We collected data from published studies of NPC patients31–34 and used the same cutoff value (50%) as for NSCLC.9,10 Of note, the proportion of high PD-L1 expression (≥50%) in the previous NPC studies was much lower than that in ours (75.5%). These studies used clone E1L3N (Cell Signaling Technology, USA) (Ventana, PA, USA) or clone SP142 (Ventana) as the PD-L1 antibody, and published studies have demonstrated that both antibodies result in fewer stained tumor cells than the antibodies we used (SP263, Ventana).45,46 These studies were also retrospective;31–34 the tumor tissues were from paraffin blocks that were preserved for more than 3 years in specimen banks. Over time, antigen alterations or loss of the specimen in paraffin blocks will affect the IHC results, as has been demonstrated in nucleic acid-based assays.47,48 We highlight that the tumor specimens in our study were subjected to IHC immediately, likely producing more accurate results. Three of four common assays had similar analytical performance in terms of PD-L1 expression in the Blueprint PD-L1 IHC Assay Comparison Project; the antibodies we used were also used in those assays.45 Because ICB clinical trials for NPC are less common than those for other cancers, our PD-L1 expression data from unselected patients using the antibody recommended in the Blueprint PD-L1 IHC Assay Comparison Project can provide valuable information for future clinical trial design. Moreover, high PD-L1 expression implied that NPC might be a suitable candidate for PD-1/PD-L1 ICBs.

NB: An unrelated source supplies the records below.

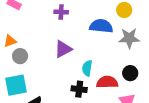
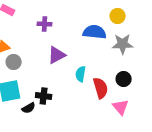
purple cross: (61, 12) -> (45, 24), moved
red semicircle: (107, 82) -> (101, 88), turned 75
black cross: (79, 89) -> (44, 96), moved

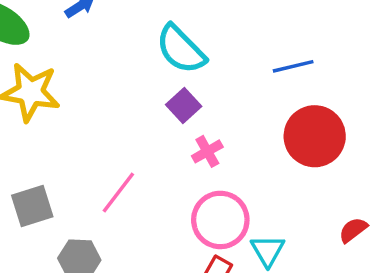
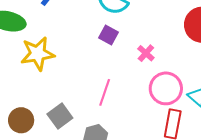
purple square: (184, 106) -> (108, 35), moved

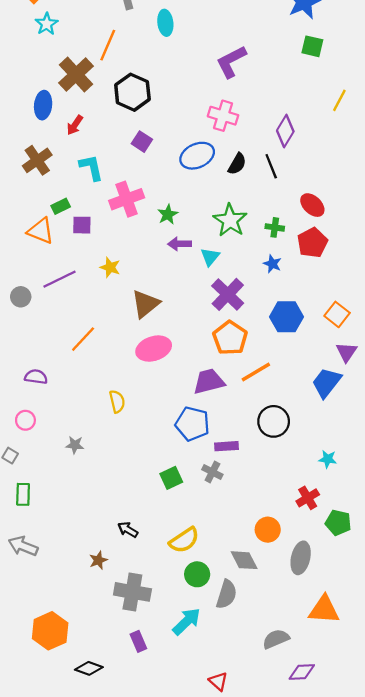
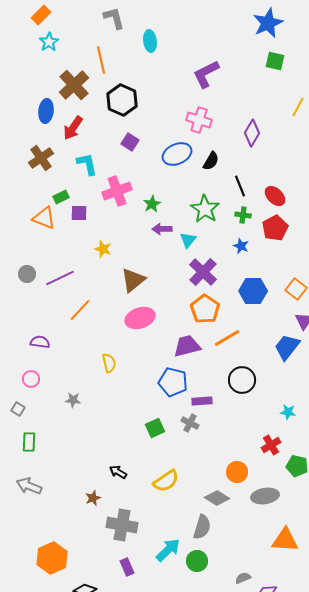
orange line: (108, 45) -> (101, 60), turned -36
red arrow: (75, 125) -> (73, 128), size x1.4
black line: (271, 166) -> (240, 186), moved
purple line: (60, 279) -> (60, 278), moved
gray ellipse: (301, 558) -> (265, 496), turned 68
gray diamond: (244, 560) -> (217, 498), turned -30
green circle: (197, 574) -> (197, 561), moved
gray semicircle: (276, 639) -> (243, 578), moved, size x0.7

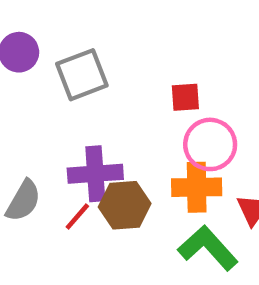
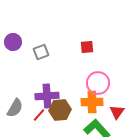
gray square: (82, 75) -> (41, 52), size x0.7
red square: (185, 97) -> (87, 47), moved

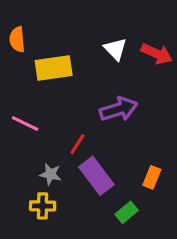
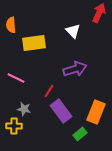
red arrow: (157, 54) -> (99, 13), moved, turned -90
gray star: (50, 174) -> (24, 109), moved
orange rectangle: (152, 177) -> (96, 112), size x1.6
yellow cross: (43, 206) -> (14, 126), moved

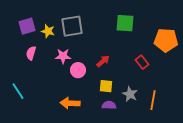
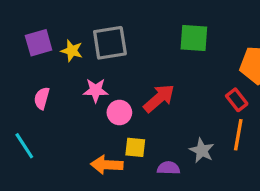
pink semicircle: (31, 53) -> (42, 98), moved
red arrow: (103, 61) -> (159, 98), size x1.5
red rectangle: (142, 62) -> (237, 100), moved
yellow square: (106, 86) -> (135, 147), moved
orange line: (153, 100) -> (238, 135), moved

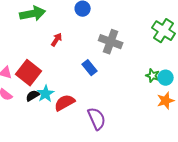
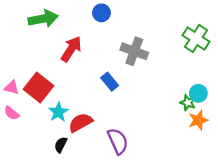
red arrow: (57, 40) -> (71, 49), size x1.6
green star: (153, 76) -> (188, 103), moved
black semicircle: (33, 96) -> (61, 145), moved, turned -32

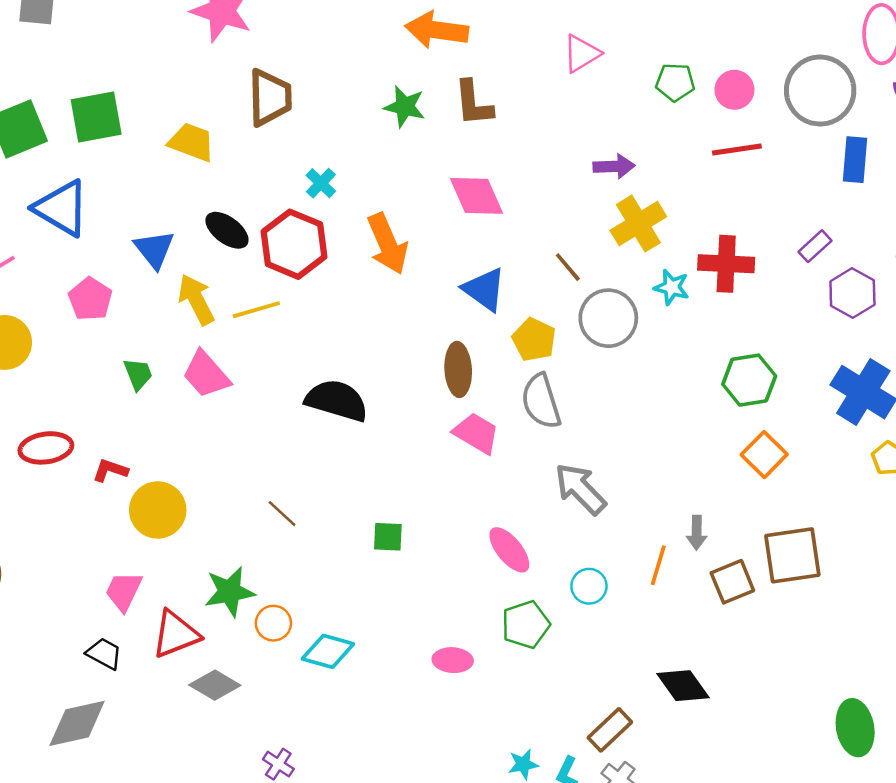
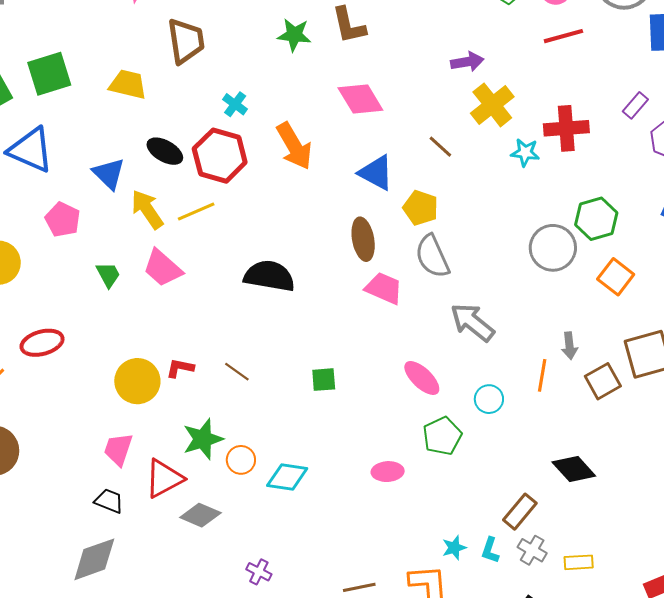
gray circle: (608, 318) -> (553, 248), moved
red L-shape: (110, 470) -> (180, 368), moved

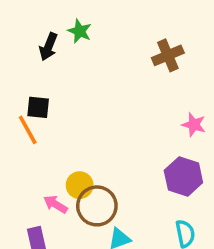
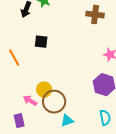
brown cross: (168, 55) -> (95, 15), turned 30
black square: (38, 107) -> (41, 42), moved

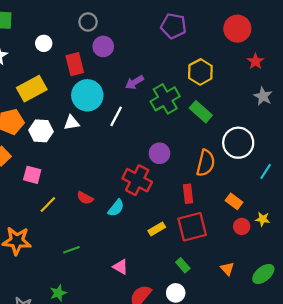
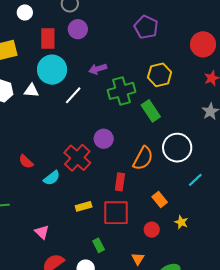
red circle: (242, 226) -> (152, 230), moved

This study has some limitations that need to be addressed. First, this was a single-center study with a limited number of patients, and the clinical stage of several patients was not available because they were not hospitalized after diagnosis in our center. Second, the TMB was not detected in our cohort, although it has been considered a hotspot biomarker in many studies. Future validation of our findings with a larger population and TMB detection is warranted.

Conclusion

dMMR is a rare event in NPC and may not be a prospective biomarker to predict the effectiveness of treatment with ICBs in clinical practice. We also determined that high PD-L1 expression in NPC is common, and highlighted the importance of distinguishing PD-L1 expression in TC and TIIC.